▸ What is required
Whenever a line in the records below contains "Citroen", pick it out.

Page images and extracted text:

++++

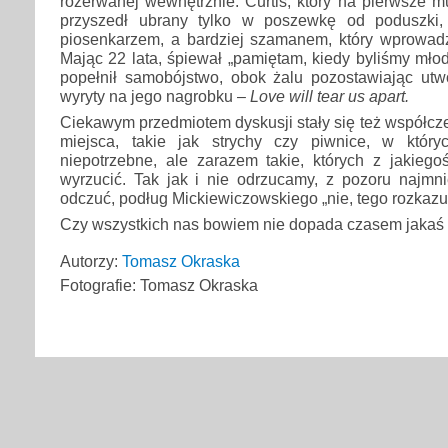
rozerwanej wewnętrznie. Curtis, który na pierwsze 
przyszedł ubrany tylko w poszewkę od poduszki,
piosenkarzem, a bardziej szamanem, który wprowadz
Mając 22 lata, śpiewał „pamiętam, kiedy byliśmy młod
popełnił samobójstwo, obok żalu pozostawiając utwór
wyryty na jego nagrobku –
Love will tear us apart.
Ciekawym przedmiotem dyskusji stały się też współcze
miejsca, takie jak strychy czy piwnice, w który
niepotrzebne, ale zarazem takie, których z jakie
wyrzucić. Tak jak i nie odrzucamy, z pozoru najmni
odczuć, podług Mickiewiczowskiego „nie, tego rozkaz
Czy wszystkich nas bowiem nie dopada czasem jakaś
Autorzy:
Tomasz Okraska
Fotografie: Tomasz Okraska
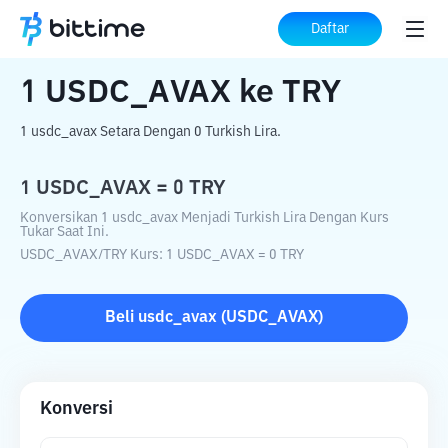
Beranda
Konverter Kripto
USDC_AVAX
Daftar
ke
TRY
1
USDC_AVAX
ke
TRY
1 usdc_avax Setara Dengan 0 Turkish Lira.
1
USDC_AVAX
=
0
TRY
Konversikan 1 usdc_avax Menjadi Turkish Lira Dengan Kurs
Tukar Saat Ini.
USDC_AVAX
/
TRY
Kurs
: 1
USDC_AVAX
=
0
TRY
Beli
usdc_avax
(
USDC_AVAX
)
Konversi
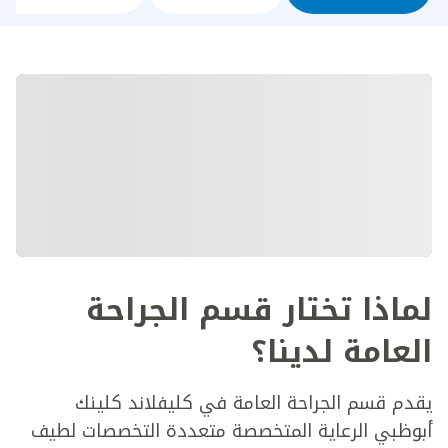
لماذا تختار قسم الجراحة
العامة لدينا؟
يقدم قسم الجراحة العامة في كليفلاند كلينك
أبوظبي الرعاية المتخصصة متعددة التخصصات لطيف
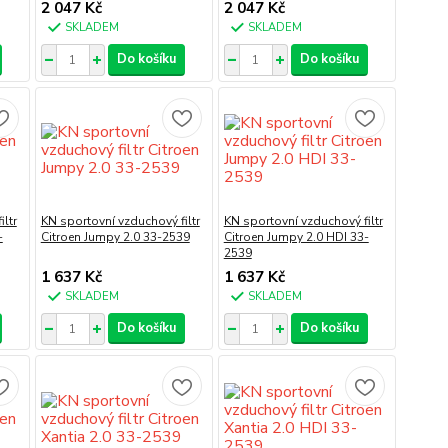
2 047 Kč
2 047 Kč
SKLADEM
SKLADEM
Do košíku
Do košíku
ltr
KN sportovní vzduchový filtr
KN sportovní vzduchový filtr
-
Citroen Jumpy 2.0 33-2539
Citroen Jumpy 2.0 HDI 33-
2539
1 637 Kč
1 637 Kč
SKLADEM
SKLADEM
Do košíku
Do košíku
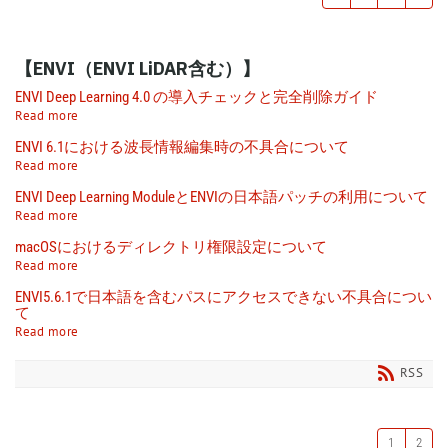
【ENVI（ENVI LiDAR含む）】
ENVI Deep Learning 4.0 の導入チェックと完全削除ガイド
Read more
ENVI 6.1における波長情報編集時の不具合について
Read more
ENVI Deep Learning ModuleとENVIの日本語パッチの利用について
Read more
macOSにおけるディレクトリ権限設定について
Read more
ENVI5.6.1で日本語を含むパスにアクセスできない不具合につい
て
Read more
RSS
1
2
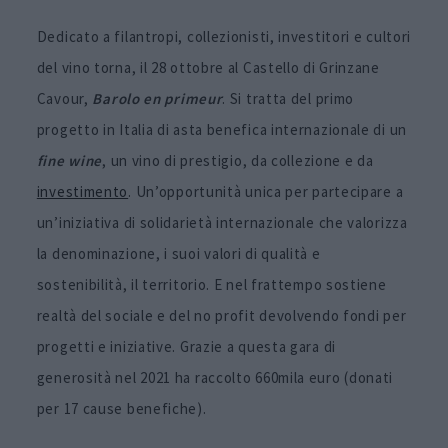
Dedicato a filantropi, collezionisti, investitori e cultori
del vino torna, il 28 ottobre al Castello di Grinzane
Cavour,
Barolo en primeur
. Si tratta del primo
progetto in Italia di asta benefica internazionale di un
fine wine
, un vino di prestigio, da collezione e da
investimento
. Un’opportunità unica per partecipare a
un’iniziativa di solidarietà internazionale che valorizza
la denominazione, i suoi valori di qualità e
sostenibilità, il territorio. E nel frattempo sostiene
realtà del sociale e del no profit devolvendo fondi per
progetti e iniziative. Grazie a questa gara di
generosità nel 2021 ha raccolto 660mila euro (donati
per 17 cause benefiche).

++++

▸ Response to the exercise
Citroen Jumpy 2.0 33-2539
Citroen Jumpy 2.0 HDI 33-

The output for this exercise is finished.